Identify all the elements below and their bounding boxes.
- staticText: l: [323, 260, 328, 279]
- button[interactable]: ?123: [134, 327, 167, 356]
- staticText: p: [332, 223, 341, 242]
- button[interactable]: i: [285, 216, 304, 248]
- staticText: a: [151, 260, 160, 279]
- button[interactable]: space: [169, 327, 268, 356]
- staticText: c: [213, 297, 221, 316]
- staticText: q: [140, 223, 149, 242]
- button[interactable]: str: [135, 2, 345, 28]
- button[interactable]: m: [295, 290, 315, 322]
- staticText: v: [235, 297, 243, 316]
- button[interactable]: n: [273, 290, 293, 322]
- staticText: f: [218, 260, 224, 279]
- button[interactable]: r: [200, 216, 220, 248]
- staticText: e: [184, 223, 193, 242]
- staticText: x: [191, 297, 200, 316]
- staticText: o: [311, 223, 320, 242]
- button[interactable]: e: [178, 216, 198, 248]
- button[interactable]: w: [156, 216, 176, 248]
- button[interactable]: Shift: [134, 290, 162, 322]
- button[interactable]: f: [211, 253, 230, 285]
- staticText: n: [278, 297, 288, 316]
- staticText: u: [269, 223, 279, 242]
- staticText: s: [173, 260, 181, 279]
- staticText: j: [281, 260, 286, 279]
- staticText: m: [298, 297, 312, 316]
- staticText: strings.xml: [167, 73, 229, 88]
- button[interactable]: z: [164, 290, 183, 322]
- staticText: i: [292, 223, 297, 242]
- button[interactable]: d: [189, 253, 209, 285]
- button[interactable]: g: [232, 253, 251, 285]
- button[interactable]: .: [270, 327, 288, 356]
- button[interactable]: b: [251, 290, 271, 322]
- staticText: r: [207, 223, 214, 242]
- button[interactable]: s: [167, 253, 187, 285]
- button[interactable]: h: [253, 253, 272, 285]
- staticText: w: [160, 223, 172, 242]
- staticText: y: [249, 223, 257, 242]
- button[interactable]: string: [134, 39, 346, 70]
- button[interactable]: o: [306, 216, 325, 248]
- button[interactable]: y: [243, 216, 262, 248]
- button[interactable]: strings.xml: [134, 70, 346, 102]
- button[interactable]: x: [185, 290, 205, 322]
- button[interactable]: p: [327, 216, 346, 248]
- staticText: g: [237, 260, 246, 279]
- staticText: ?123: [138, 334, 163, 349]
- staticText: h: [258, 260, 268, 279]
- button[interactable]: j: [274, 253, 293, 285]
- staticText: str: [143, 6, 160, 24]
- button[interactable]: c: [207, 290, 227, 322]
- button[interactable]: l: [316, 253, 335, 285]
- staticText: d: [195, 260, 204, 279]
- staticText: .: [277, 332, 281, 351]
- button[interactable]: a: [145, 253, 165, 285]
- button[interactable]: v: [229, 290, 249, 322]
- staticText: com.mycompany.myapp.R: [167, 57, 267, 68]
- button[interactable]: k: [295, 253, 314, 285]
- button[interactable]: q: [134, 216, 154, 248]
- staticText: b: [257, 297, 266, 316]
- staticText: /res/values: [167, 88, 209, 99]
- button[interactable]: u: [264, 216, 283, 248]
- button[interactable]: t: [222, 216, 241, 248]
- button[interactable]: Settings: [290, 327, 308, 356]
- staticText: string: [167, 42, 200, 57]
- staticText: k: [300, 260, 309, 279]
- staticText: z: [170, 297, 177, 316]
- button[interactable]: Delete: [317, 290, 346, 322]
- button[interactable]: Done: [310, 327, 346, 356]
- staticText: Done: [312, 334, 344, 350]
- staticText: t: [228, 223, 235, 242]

• • • • • • •

• Work instructions: Check each line of the records for the word "strings", and show the lines that contain it.

• Response below:
- staticText: strings.xml: [167, 73, 229, 88]
- button[interactable]: strings.xml: [134, 70, 346, 102]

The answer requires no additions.